The development of project management in the Slovak Republic started after 1989 and is supported mainly by the Project Management Association of Slovakia (PMAS). For several years, the PMAS has promoted relevant professional development, qualification enhancement, exchange of information and experience, certification process, introduction of sophisticated systems, and consultant and consultation services. Several surveys in the field of project management were conducted in the period 2001-2010.

A survey in Slovak enterprises in the period 2001-2003 highlighted the following facts (Hrablik Chovanová, 2010):

  • Most of the projects are not planned by using the programs which facilitate the planning process (some enterprises use the SAP R3 module).

  • Major problems occur in obtaining funds from banks in larger investment projects.

  • Enterprises still simulated on real models, although the simulation would reduce the cost in wrong decisions.

  • Employees who are responsible for project management are not sufficiently familiar with project management methods and project management support programs; also, some do not even know the basic project management terminology.

  • Project managers are not certified, which may have a major impact on the acquisition of European Union projects in the future.

  • Lack of analysis of the stakeholders’ interests and of their attitudes towards the project.

  • Insufficient and often completely missing risk analysis of the project and its management plan

  • Insufficient knowledge of project financing.

  • Inadequate contractual provision of the projects.

  • Project management is mostly used in construction and consultancy organizations, but it should become a standard method to be used in industry, agriculture, public administration, and other sectors, as it is in most of European Union countries.

According to a survey PM Solutions conducted in the United States with the participation of 74 project management practitioners, the major challenges today's enterprises face are (Hrablik Chovanová, 2010):

  • Inconsistent approach (24%).

  • Difficulties in resources allocation (20%).

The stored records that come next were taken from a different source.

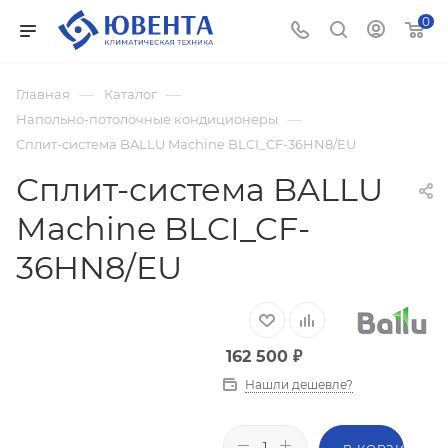
0
—
—
Главная
Каталог
—
Напольно-потолочные кондиционеры
Сплит-система BALLU Machine BLCI_CF-36HN8/EU
Сплит-система BALLU
Machine BLCI_CF-
36HN8/EU
162 500
₽
Нашли дешевле?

  • Too many projects are “wrong” (17%).

  • Projects are delayed and exceed budget (7%).

Key Terms in this Chapter

Project Management Maturity: A progressive improvement of broad business approaches to project management, methodologies, strategies, and decision-making. An appropriate degree of maturity applies to each organization, depending on its specific goals, strategies, resource capabilities, possibilities, and needs.

Maturity Models: The official project management tool which is used to measure maturity in enterprise project management.

Project: A temporary effort to create a unique product or service (PMBOK).

Method: Technique of investigation or procedure; a systematic process in scientific and other activity, a thoughtful process (work) to achieve a certain goal.

Project Management: A summary of management tasks, management organization, management techniques, and managing means for project realization.